Pattern Analysis & Visualization of a Comedy Database

As a combination stand-up comedian and tech nerd, I maintain a database of all my jokes. The database is a single table that has an entry for each joke in each set I’ve ever done.

Objective: Use this data to determine if some jokes perform better or worse based on what joke preceeds them or what other jokes are told within the same set. In general, the idea is to address the overall question of how much the proximity of (relatively independendant) jokes matters for a successful set. This helps in planning the optimal setlist for future shows.

Tools & Libraries Used:
SQL/MySQL
JavaScript: Threejs
Python: Pandas, networkx, PyVista, fuzzywuzzy

Workflows: There are two workflows detailed here. The first examines a group of high-scoring jokes and identifies their ideal predecessors—that is, the best jokes to tell beforehand. The second workflow is similar but takes a single jokeid as input and analyzes which other jokes tended to co-occur with it in high-scoring sets (i.e., sets with above-average scores for that jokeid). Each workflow pulls data from the database, performs an analysis, and provides a visualization of the results, using different visualization tools. Below are overviews of the components:

The Database

The MySQL database spans roughly 10 years and has roughly 12,000 entries. Each joke entry has the following fields:

jokeid is the name of the joke, it’s a word or phrase
date the joke was told
venue location where I told the joke
score how well the joke did (volume of laughter on the recording)
id autogenerted primary key, these are in sequential order and represent the order in which the jokes were told (and entered into the database).
a set, as referred to throughout this document, is a collection of jokeids which were all told at the same venue on the same date in order of ‘id’.

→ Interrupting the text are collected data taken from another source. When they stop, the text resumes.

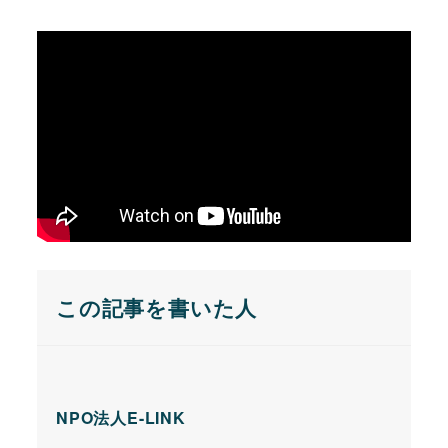
この記事を書いた人
NPO法人E-LINK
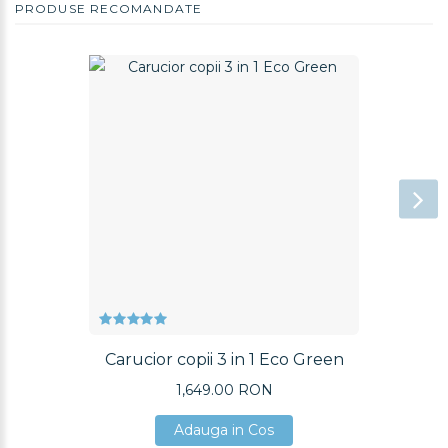
PRODUSE RECOMANDATE
Carucior copii 3 in 1 Eco Green
1,649.00 RON
Adauga in Cos
Adauga in Cos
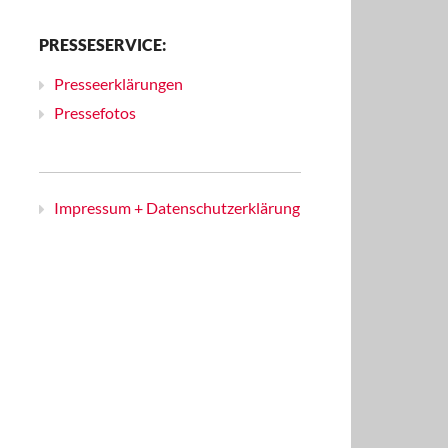
PRESSESERVICE:
Presseerklärungen
Pressefotos
Impressum + Datenschutzerklärung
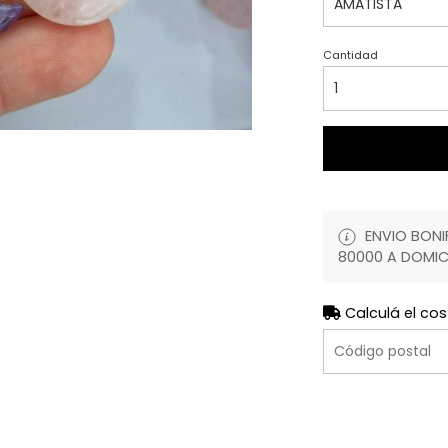
Cantidad
ENVIO BONIF
80000 A DOMIC
Calculá el cos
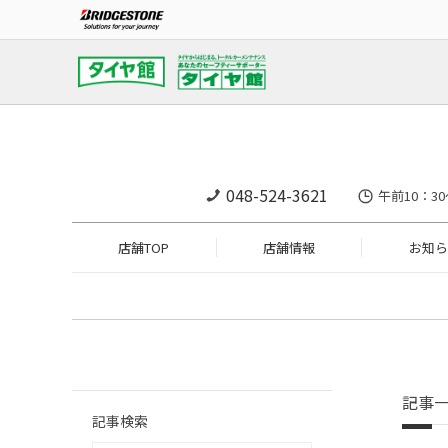
048-524-3621
午前10：30
店舗TOP
店舗情報
お知ら
記事
記事検索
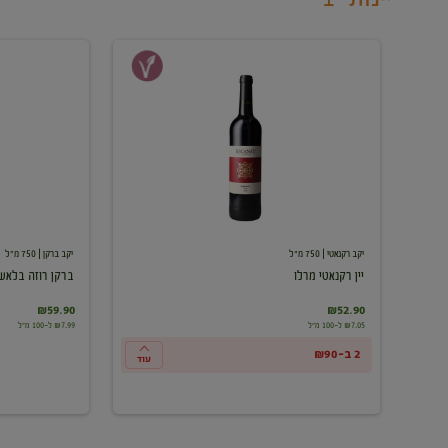
יין
ברקן
רקנאטי
רוזה
מרלו
בלאש
יקב רקנאטי
| 750 מ"ל
יקב ברקן
| 750 מ"ל
יין רקנאטי מרלו
ברקן רוזה בלאש
₪59.90
₪52.90
₪7.05 ל-100 מ"ל
₪7.99 ל-100 מ"ל
2 ב-₪90
עוד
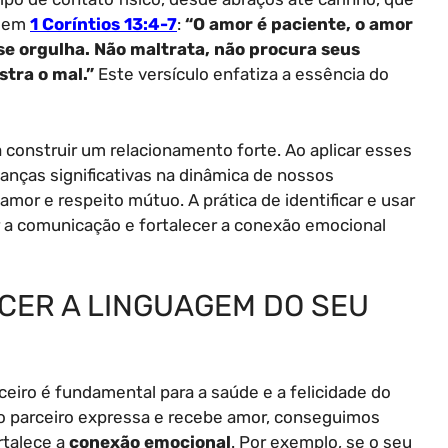
o em
1 Coríntios 13:4-7
:
“O amor é paciente, o amor
 se orgulha. Não maltrata, não procura seus
stra o mal.”
Este versículo enfatiza a essência do
construir um relacionamento forte. Ao aplicar esses
nças significativas na dinâmica de nossos
r e respeito mútuo. A prática de identificar e usar
 a comunicação e fortalecer a conexão emocional
CER A LINGUAGEM DO SEU
eiro é fundamental para a saúde e a felicidade do
 parceiro expressa e recebe amor, conseguimos
rtalece a
conexão emocional
. Por exemplo, se o seu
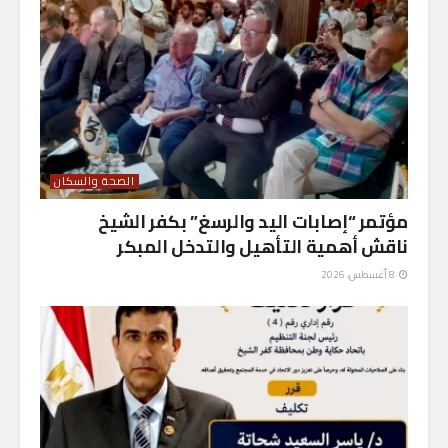
الصحة والسكان
مؤتمر “إصابات اليد والرسغ” بكفر الشيخ
ناقش أهمية التأهيل والتدخل المبكر
8 أغسطس، 2026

Here are the datatypes used in the SQL table

+--------+--------------+------+-----+---------+----------------+
| Field  | Type         | Null | Key | Default | Extra          |
+--------+--------------+------+-----+---------+----------------+
| jokeid | varchar(200) | YES  |     | NULL    |                |
| date   | date         | YES  |     | NULL    |                |
| score  | int          | YES  |     | NULL    |                |
| venue  | varchar(100) | YES  |     | NULL    |                |
| id     | int          | NO   | PRI | NULL    | auto_increment |
+--------+--------------+------+-----+---------+----------------+

Workflow 1

For each jokeid in the table, for each set that that joke appears in, the goal is to get the jokeid score and also get the jokeid of the joke that precedes it in the set (excluding when it’s the first joke in the set). Based on that, for each jokeid, the goal is to determine, overall, what is the best joke to precede it? Or rather, how often does a given jokeid get a high score when another specific jokeid precedes it?

Extract: The data must be extracted from the database using a SQL query that organizes the results appropriately. This query retrieves jokes (j1) that have at least 10 entries grouped by jokeid (excluding brand-new jokes), and joins them with their immediately preceding joke (j2) from the same date and venue, based on a sequential ID relationship. It includes only joke pairs where both the current and preceding jokes belong to well-represented jokeids (i.e., with ≥10 entries). The query is executed from within the main Python script using the mysql.connector library.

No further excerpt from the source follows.